_EXERCISE DIRECTIONS_.
Of the material below, only the lines from the line containing "leads and uncover" down to the line containing "12-28 07:01" belong in the answer, written out exactly.
----- EXERCISE DATA
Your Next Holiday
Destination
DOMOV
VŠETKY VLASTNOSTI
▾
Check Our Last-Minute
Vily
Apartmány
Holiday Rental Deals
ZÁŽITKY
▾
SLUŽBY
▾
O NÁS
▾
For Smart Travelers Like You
----------
----- EXERCISE DATA
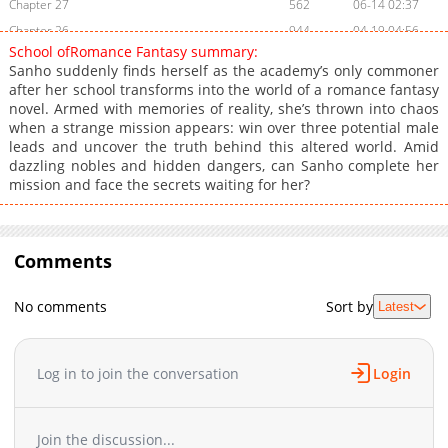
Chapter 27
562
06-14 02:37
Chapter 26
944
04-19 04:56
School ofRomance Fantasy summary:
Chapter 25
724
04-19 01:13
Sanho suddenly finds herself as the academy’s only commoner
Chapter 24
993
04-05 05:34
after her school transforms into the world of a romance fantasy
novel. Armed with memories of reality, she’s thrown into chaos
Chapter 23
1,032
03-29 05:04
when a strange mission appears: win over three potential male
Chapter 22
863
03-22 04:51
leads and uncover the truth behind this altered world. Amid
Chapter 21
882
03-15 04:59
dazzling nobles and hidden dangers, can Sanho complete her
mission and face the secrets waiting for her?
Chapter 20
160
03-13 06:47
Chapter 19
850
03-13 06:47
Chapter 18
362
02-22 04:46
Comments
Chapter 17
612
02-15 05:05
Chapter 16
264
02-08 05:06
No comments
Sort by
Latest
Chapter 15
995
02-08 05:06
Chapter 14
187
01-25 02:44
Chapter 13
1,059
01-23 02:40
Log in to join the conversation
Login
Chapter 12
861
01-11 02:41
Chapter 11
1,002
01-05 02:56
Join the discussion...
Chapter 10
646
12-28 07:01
----------
_OUTPUT_.
leads and uncover the truth behind this altered world. Amid
Chapter 21
882
03-15 04:59
dazzling nobles and hidden dangers, can Sanho complete her
mission and face the secrets waiting for her?
Chapter 20
160
03-13 06:47
Chapter 19
850
03-13 06:47
Chapter 18
362
02-22 04:46
Comments
Chapter 17
612
02-15 05:05
Chapter 16
264
02-08 05:06
No comments
Sort by
Latest
Chapter 15
995
02-08 05:06
Chapter 14
187
01-25 02:44
Chapter 13
1,059
01-23 02:40
Log in to join the conversation
Login
Chapter 12
861
01-11 02:41
Chapter 11
1,002
01-05 02:56
Join the discussion...
Chapter 10
646
12-28 07:01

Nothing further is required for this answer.